I've had dogs growing up and never had a problem. Our little Gibson, a 12 week old yorkie/maltese, is apparently hypo-allergenic. We hung out with him a few times at our friends before taking him, and I didn't have any reaction. 

Someone mentioned there are wipes and/or shampoo that I can get that will help with this. Any suggestions? I'm hoping it's just something he got into, but am willing to try whatever it might need.

Thanks,

Chris/Gibson


----------



## skelaki (Nov 9, 2006)

First, try giving him a bath using a puppy shampoo that has no fragrances you might be allergic to. Since you had no problems when visiting the pup it's possible some product was used on the coat that you're allergic to.

If that doesn't work, ask your vet to recommend a shampoo and double check it with your allergist.


----------



## doggone6 (Sep 7, 2007)

I have allergies, and the whole pet allergy trip makes me crazy.

I've been allergic (severely...as in "go to the ER" allergic) to cats since I can remember, although I've met a couple of cats I WASN'T allergic to in my lifetime. I've never been allergic to dogs, but every so often I meet a dog I'm horribly allergic to (as in asthma attack, swollen eyes, and hives). There doesn't seem to be any rhyme or reason to any of it. Of course, I'm allergic to Almay cosmetics so maybe I'm just weird.
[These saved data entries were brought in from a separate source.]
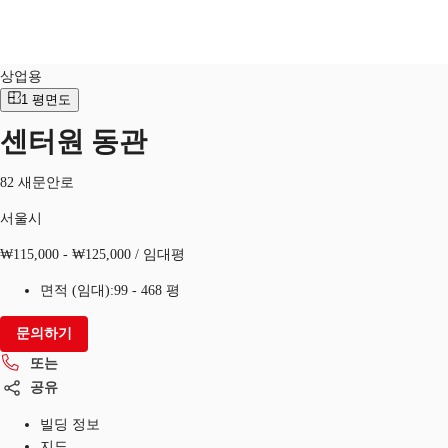
상업적
물건 No.
KOR-P-000329
상업용
1
평면도
KR
센터원 동관
홈
또는
문의
서울시
82 새문안로
서울시
물류센터 임대
₩115,000 - ₩125,000 / 임대평
북마크
면적 (임대):
99 - 468 평
문의하기
또는
공유
빌딩 정보
지도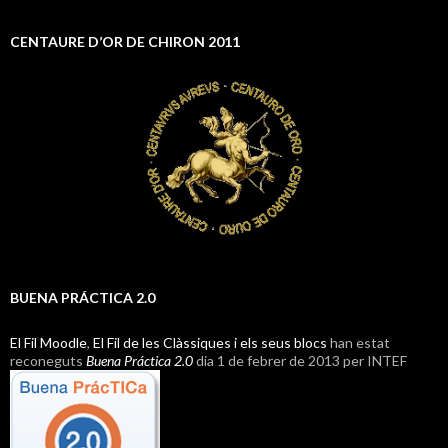
CENTAURE D’OR DE CHIRON 2011
BUENA PRÁCTICA 2.0
El Fil Moodle
,
El Fil de les Clàssiques i els seus blocs
han estat
reconeguts
Buena Práctica 2.0
dia 1 de febrer de 2013 per INTEF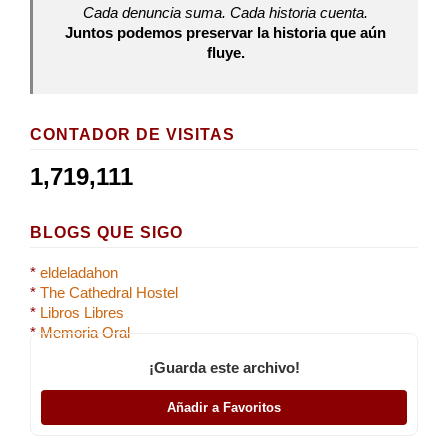
Cada denuncia suma. Cada historia cuenta.
Juntos podemos preservar la historia que aún
fluye.
CONTADOR DE VISITAS
1,719,111
BLOGS QUE SIGO
*
eldeladahon
*
The Cathedral Hostel
*
Libros Libres
*
Memoria Oral
¡Guarda este archivo!
Añadir a Favoritos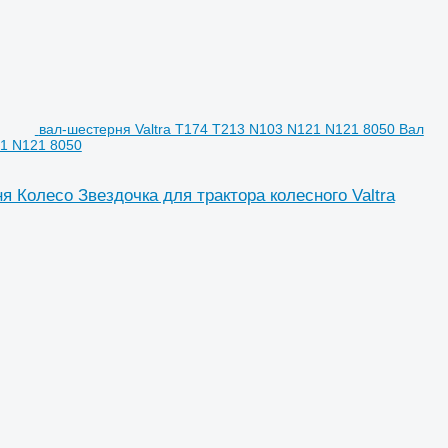
вал-шестерня Valtra T174 T213 N103 N121 N121 8050 Вал
21 N121 8050
 Колесо Звездочка для трактора колесного Valtra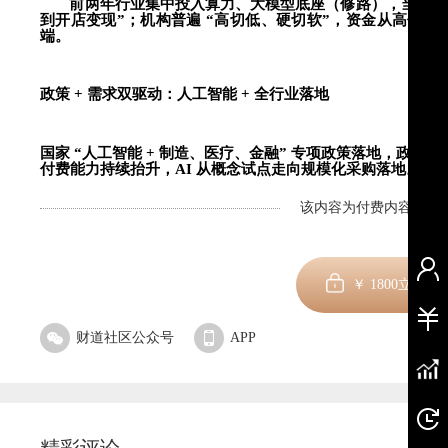
前两年行业集中投入算力、大模型底座（修路），当前国
到开店变现”；机构普遍 “高切低、硬切软”，资金从高位
端。
政策
+
需求双驱动：人工智能
+
全行业落地
国家
“人工智能
+
制造、医疗、金融” 专项政策落地，政企
付费能力持续抬升，
AI
从概念试点走向规模化采购落地。
该内容为付费内容，剩余
解
￥
1800
立即订
财道社区公众号
APP
精彩评论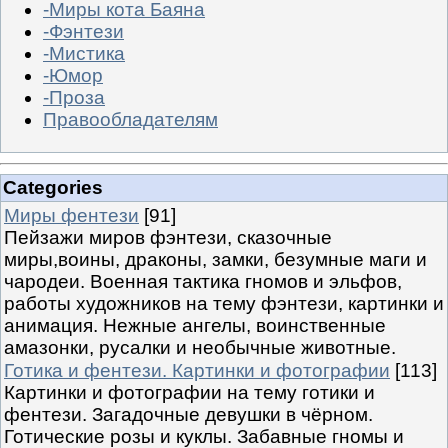
-Миры кота Баяна
-Фэнтези
-Мистика
-Юмор
-Проза
Правообладателям
Categories
Миры фентези
[91]
Пейзажи миров фэнтези, сказочные
миры,воины, драконы, замки, безумные маги и
чародеи. Военная тактика гномов и эльфов,
работы художников на тему фэнтези, картинки и
анимация. Нежные ангелы, воинственные
амазонки, русалки и необычные животные.
Готика и фентези. Картинки и фотографии
[113]
Картинки и фотографии на тему готики и
фентези. Загадочные девушки в чёрном.
Готические розы и куклы. Забавные гномы и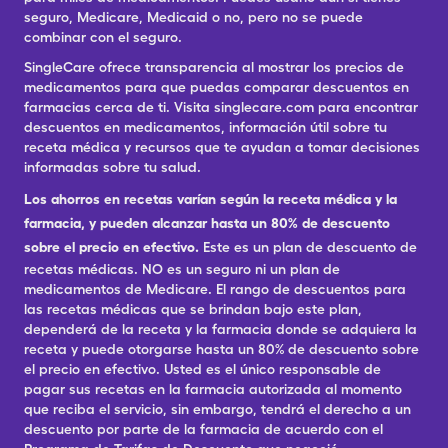
seguro, Medicare, Medicaid o no, pero no se puede
combinar con el seguro.
SingleCare ofrece transparencia al mostrar los precios de
medicamentos para que puedas comparar descuentos en
farmacias cerca de ti. Visita singlecare.com para encontrar
descuentos en medicamentos, información útil sobre tu
receta médica y recursos que te ayudan a tomar decisiones
informadas sobre tu salud.
Los ahorros en recetas varían según la receta médica y la
farmacia, y pueden alcanzar hasta un 80% de descuento
sobre el precio en efectivo.
Este es un plan de descuento de
recetas médicas. NO es un seguro ni un plan de
medicamentos de Medicare. El rango de descuentos para
las recetas médicas que se brindan bajo este plan,
dependerá de la receta y la farmacia donde se adquiera la
receta y puede otorgarse hasta un 80% de descuento sobre
el precio en efectivo. Usted es el único responsable de
pagar sus recetas en la farmacia autorizada al momento
que reciba el servicio, sin embargo, tendrá el derecho a un
descuento por parte de la farmacia de acuerdo con el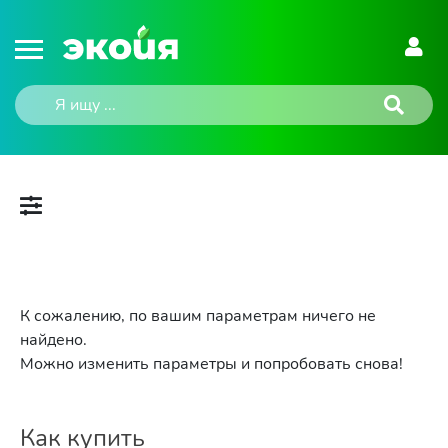
К сожалению, по вашим параметрам ничего не
найдено.
Можно изменить параметры и попробовать снова!
Как купить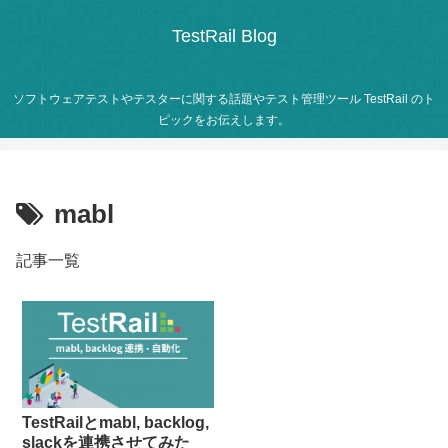
TestRail Blog
ソフトウェアテストやテスターに関する話題やテスト管理ツール TestRail のト
ピックをお伝えします。
mabl
記事一覧
TestRailとmabl, backlog,
slackを連携させてみた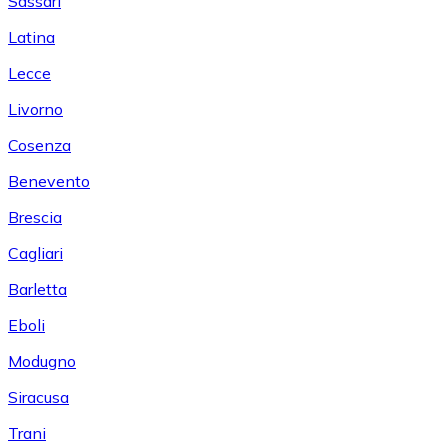
Sassari
Latina
Lecce
Livorno
Cosenza
Benevento
Brescia
Cagliari
Barletta
Eboli
Modugno
Siracusa
Trani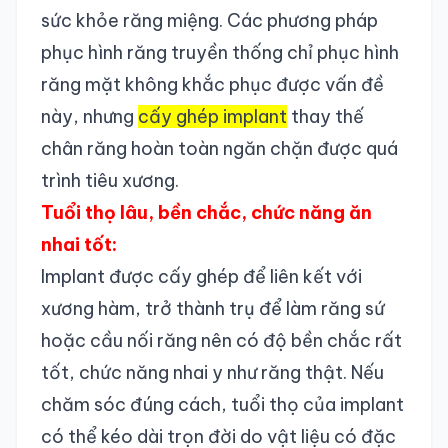
sức khỏe răng miệng. Các phương pháp
phục hình răng truyền thống chỉ phục hình
răng mặt không khắc phục được vấn đề
này, nhưng
cấy ghép implant
thay thế
chân răng hoàn toàn ngăn chặn được quá
trình tiêu xương.
Tuổi thọ lâu, bền chắc, chức năng ăn
nhai tốt:
Implant được cấy ghép để liên kết với
xương hàm, trở thành trụ để làm răng sứ
hoặc cầu nối răng nên có độ bền chắc rất
tốt, chức năng nhai y như răng thật. Nếu
chăm sóc đúng cách, tuổi thọ của implant
có thể kéo dài trọn đời do vật liệu có đặc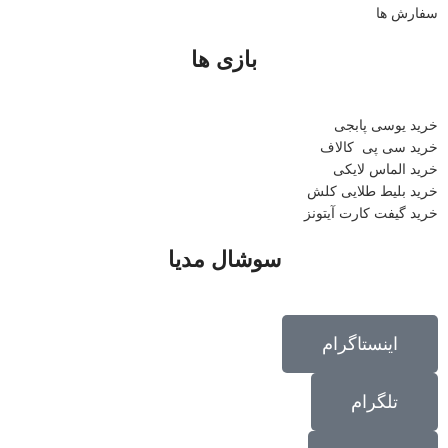
سفارش ها
بازی ها
خرید یوسی پابجی
خرید سی پی
کالاف
خرید الماس لایکی
خرید ب
لیط طلایی کلش
خرید گیفت کارت آیتونز
سوشال مدیا
اینستاگرام
تلگرام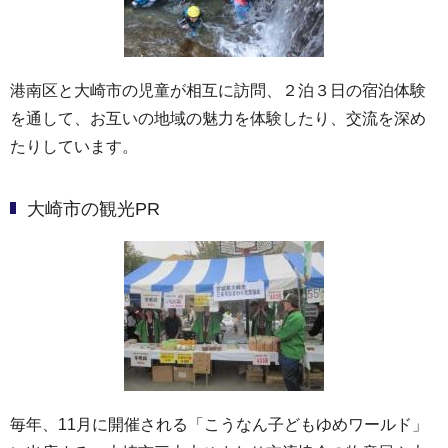
港南区と大崎市の児童が相互に訪問、２泊３日の宿泊体験
を通して、お互いの地域の魅力を体験したり、交流を深め
たりしています。
大崎市の観光PR
毎年、11月に開催される「こうなん子どもゆめワールド」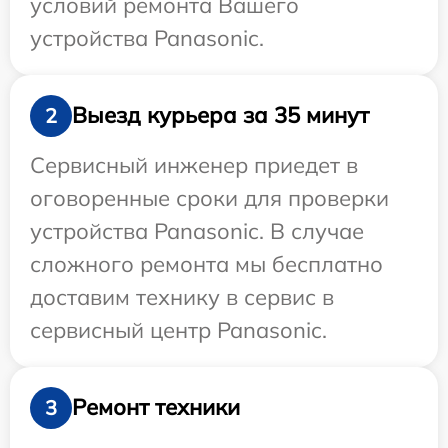
условий ремонта Вашего
устройства Panasonic.
Выезд курьера за 35 минут
2
Сервисный инженер приедет в
оговоренные сроки для проверки
устройства Panasonic. В случае
сложного ремонта мы бесплатно
доставим технику в сервис в
сервисный центр Panasonic.
Ремонт техники
3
I would try bathing your puppy with a hypo-allergenic shampoo, then see what happens. It's entirely possible the pup was bathed or sprayed with something that set your allergies off just before you picked him up. Those wipes you spoke of seem to work for some people, but they set off my allergies the second I opened the package when I tried them for a friend's cat.

Good luck!


----------